Material to process START

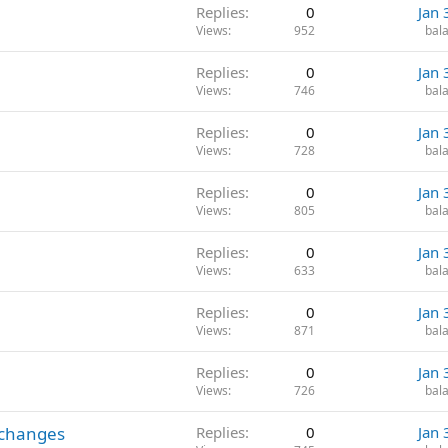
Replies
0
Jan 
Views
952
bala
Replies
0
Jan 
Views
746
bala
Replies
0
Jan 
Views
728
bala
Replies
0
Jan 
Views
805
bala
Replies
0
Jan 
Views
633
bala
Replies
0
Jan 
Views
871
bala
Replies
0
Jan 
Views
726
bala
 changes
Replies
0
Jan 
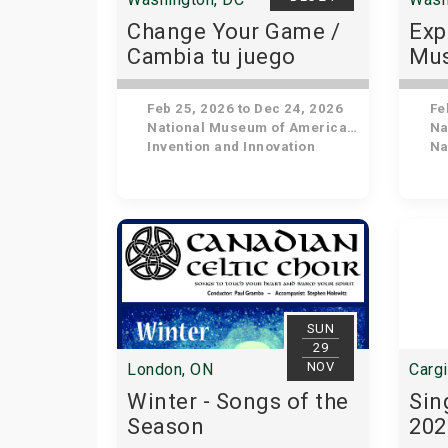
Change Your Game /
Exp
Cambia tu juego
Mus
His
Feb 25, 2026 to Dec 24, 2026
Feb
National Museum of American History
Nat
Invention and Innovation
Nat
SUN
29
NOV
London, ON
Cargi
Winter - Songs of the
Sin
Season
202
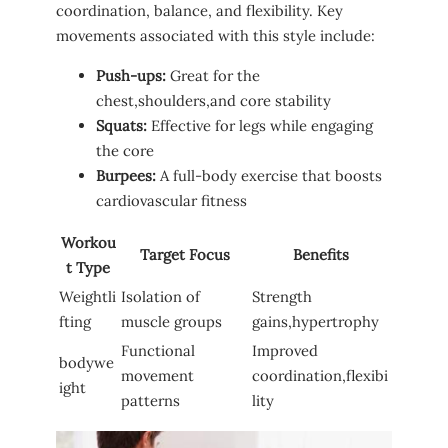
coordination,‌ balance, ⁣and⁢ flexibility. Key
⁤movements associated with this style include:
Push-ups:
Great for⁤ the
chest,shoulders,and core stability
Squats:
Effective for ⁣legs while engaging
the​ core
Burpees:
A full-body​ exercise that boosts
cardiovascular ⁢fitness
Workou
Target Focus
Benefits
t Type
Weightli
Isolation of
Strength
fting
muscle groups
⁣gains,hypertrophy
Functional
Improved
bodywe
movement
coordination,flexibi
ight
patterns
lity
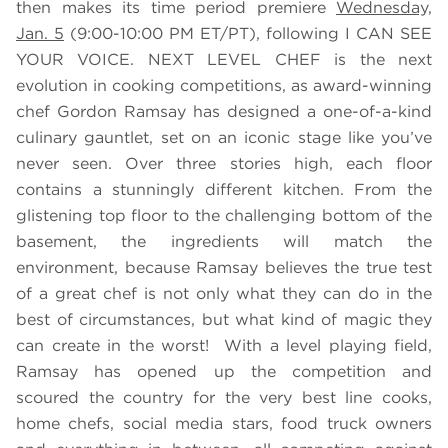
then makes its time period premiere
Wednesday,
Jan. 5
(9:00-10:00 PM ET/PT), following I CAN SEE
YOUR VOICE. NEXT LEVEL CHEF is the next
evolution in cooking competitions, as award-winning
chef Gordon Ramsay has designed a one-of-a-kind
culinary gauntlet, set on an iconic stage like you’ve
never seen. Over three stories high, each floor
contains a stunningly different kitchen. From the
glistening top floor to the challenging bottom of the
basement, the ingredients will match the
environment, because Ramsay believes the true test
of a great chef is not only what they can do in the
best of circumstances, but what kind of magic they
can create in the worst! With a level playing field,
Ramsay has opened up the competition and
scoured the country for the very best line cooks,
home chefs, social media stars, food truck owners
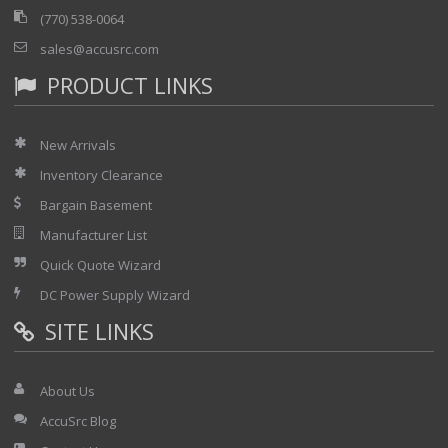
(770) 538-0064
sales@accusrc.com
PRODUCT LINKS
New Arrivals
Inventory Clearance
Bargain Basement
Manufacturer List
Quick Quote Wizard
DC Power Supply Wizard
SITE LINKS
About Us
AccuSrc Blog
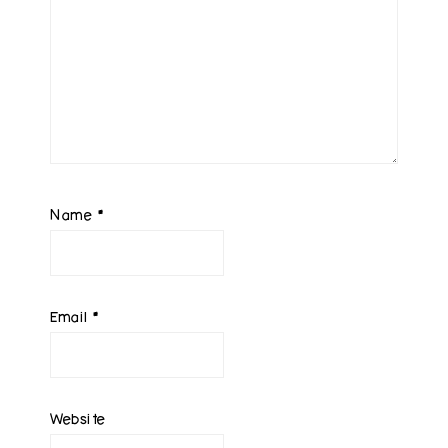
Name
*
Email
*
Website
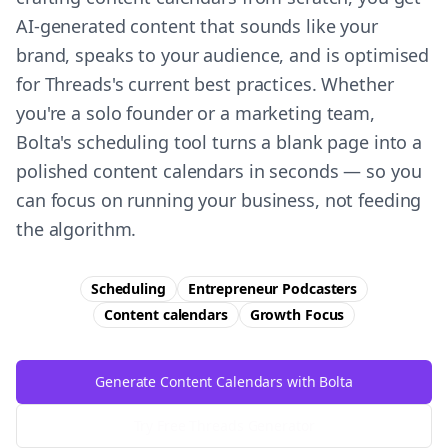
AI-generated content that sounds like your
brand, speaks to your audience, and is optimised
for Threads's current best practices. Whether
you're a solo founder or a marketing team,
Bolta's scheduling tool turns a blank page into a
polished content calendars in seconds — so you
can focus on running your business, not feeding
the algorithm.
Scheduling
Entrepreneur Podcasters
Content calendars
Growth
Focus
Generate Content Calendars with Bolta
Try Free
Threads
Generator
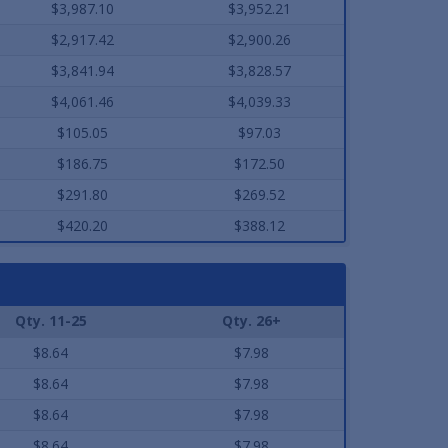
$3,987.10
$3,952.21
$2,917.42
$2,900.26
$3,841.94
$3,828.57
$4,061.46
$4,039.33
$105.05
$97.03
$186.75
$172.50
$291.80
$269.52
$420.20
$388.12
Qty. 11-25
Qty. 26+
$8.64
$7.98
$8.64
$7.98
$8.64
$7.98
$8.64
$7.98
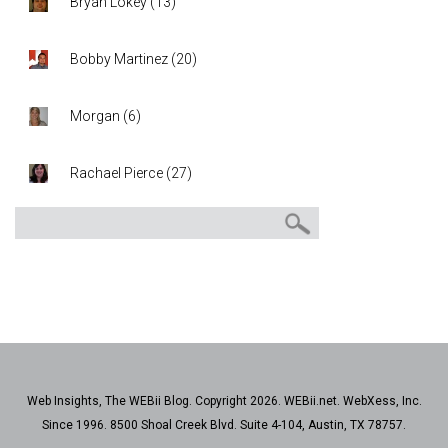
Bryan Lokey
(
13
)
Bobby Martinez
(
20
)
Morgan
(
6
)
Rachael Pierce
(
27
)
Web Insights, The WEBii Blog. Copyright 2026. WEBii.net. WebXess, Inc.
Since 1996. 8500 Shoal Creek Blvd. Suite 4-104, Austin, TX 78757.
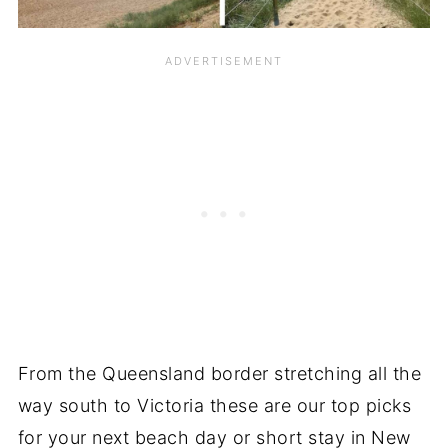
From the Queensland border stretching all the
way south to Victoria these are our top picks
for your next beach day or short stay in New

Material to process END

Problem requirements >>
Would you report every line of the entries above containing the word "Wizard"?

Answer box >>
Quick Quote Wizard
DC Power Supply Wizard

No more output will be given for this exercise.